Tensions are rising in the Democratic Republic of Congo as returns from last week's presidential election trickle in. Incumbent President Joseph Kabila is still expected to win, having taken 46 percent of the vote with more than two-thirds of the count complete.
At the Goma office for Etienne Tshisekedi, Kabila's main rival in the presidential contest, party chapter president Wemba Katina says they are not waiting for the returns. They are waiting to hear from their leader.
Katina says the results are not legitimate because the election was rigged from the start. The people will protest, he said, but the only question is when. Katina says his party is not planning to incite violence, but they are prepared to die for their cause.

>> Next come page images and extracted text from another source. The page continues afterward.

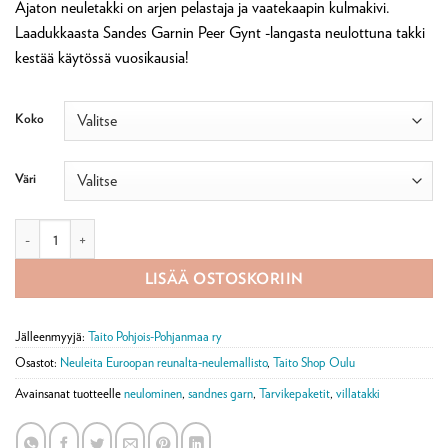
Ajaton neuletakki on arjen pelastaja ja vaatekaapin kulmakivi.
-
Laadukkaasta Sandes Garnin Peer Gynt -langasta neulottuna takki
77,90 €
kestää käytössä vuosikausia!
Koko
Väri
Särmä-raglanneuletakin tarvikepaketti määrä
LISÄÄ OSTOSKORIIN
Jälleenmyyjä:
Taito Pohjois-Pohjanmaa ry
Osastot:
Neuleita Euroopan reunalta-neulemallisto
,
Taito Shop Oulu
Avainsanat tuotteelle
neulominen
,
sandnes garn
,
Tarvikepaketit
,
villatakki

Tshisekedi currently holds 36 percent of the vote in the 11-man winner-takes-all contest, already marred by violence, disorganization and widespread allegations of fraud. Human Rights Watch says at least 18 people were killed and 100 injured in violence leading up to the vote.

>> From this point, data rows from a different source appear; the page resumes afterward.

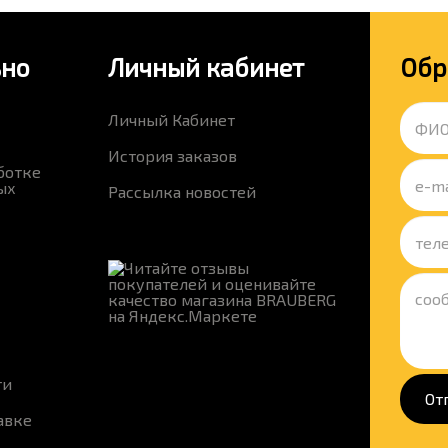
ьно
Личный кабинет
Обр
Личный Кабинет
История заказов
ботке
ых
Рассылка новостей
ти
От
авке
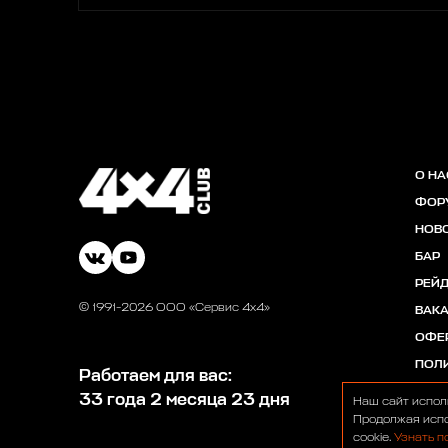
О НА
ФОР
НОВ
БАР
РЕЙ
© 1991-2026 ООО «Сервис 4х4»
ВАК
ОФЕ
ПОЛ
Работаем для вас:
33 года 2 месяца 23 дня
Наш сайт испол
Продолжая испо
cookie.
Узнать п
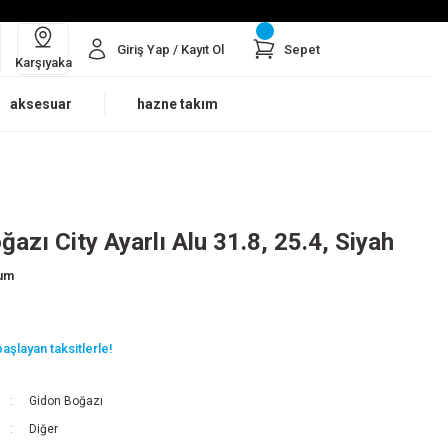
Giriş Yap / Kayıt Ol
Sepet
Karşıyaka
aksesuar
hazne takım
azı City Ayarlı Alu 31.8, 25.4, Siyah
rum
aşlayan taksitlerle!
Gidon Boğazı
Diğer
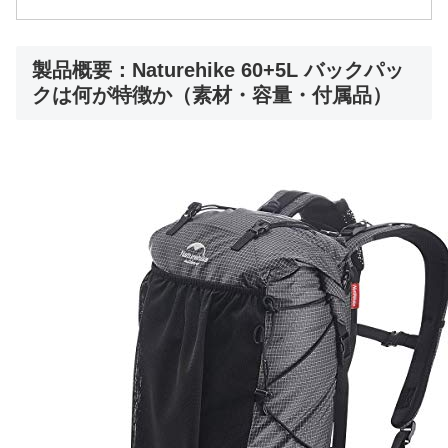
製品概要：Naturehike 60+5L バックパッ
クは何が特徴か（素材・容量・付属品）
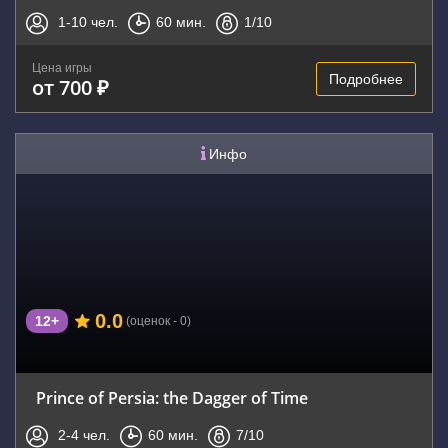
1-10
чел.
60
мин.
1
/10
Цена игры
Подробнее
от 700 ₽
Инфо
0.0
12+
(оценок - 0)
Prince of Persia: the Dagger of Time
2-4
чел.
60
мин.
7
/10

Observers fear the results could lead to another onslaught of violence in Congo, a country still reeling from the bloodiest war since World War II. The African Union, European Union and United Nations have called for Congolese people and political figures to remain calm, and to bring allegations of vote-rigging to the courts, not to the streets.
On the streets of Goma, however, opposition supporters say if Kabila assumes power, they will have no option but to protest. Chibe Ntamwira was an election observer for the party of Vital Kamerhe, another top contender for the presidential seat.

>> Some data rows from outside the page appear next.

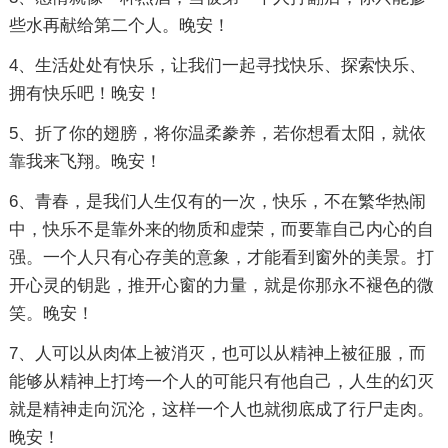
些水再献给第二个人。晚安！
4、生活处处有快乐，让我们一起寻找快乐、探索快乐、
拥有快乐吧！晚安！
5、折了你的翅膀，将你温柔豢养，若你想看太阳，就依
靠我来飞翔。晚安！
6、青春，是我们人生仅有的一次，快乐，不在繁华热闹
中，快乐不是靠外来的物质和虚荣，而要靠自己内心的自
强。一个人只有心存美的意象，才能看到窗外的美景。打
开心灵的钥匙，推开心窗的力量，就是你那永不褪色的微
笑。晚安！
7、人可以从肉体上被消灭，也可以从精神上被征服，而
能够从精神上打垮一个人的可能只有他自己，人生的幻灭
就是精神走向沉沦，这样一个人也就彻底成了行尸走肉。
晚安！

Kamerhe has called for the Congolese electoral commission to delay publishing the results, claiming they are false and will incite violence. Ntamwira said he fears violence will break out when the police move to break up demonstrations.
He said as an election observer he witnessed numerous violations, including pre-marked ballots and the intimidation of observers.
In the national capital, Kinshasa, officials say they still are trying to meet the midnight deadline for final results, but may be delayed. Security forces are on high alert and helicopters have been dispersed to the countryside to collect ballots.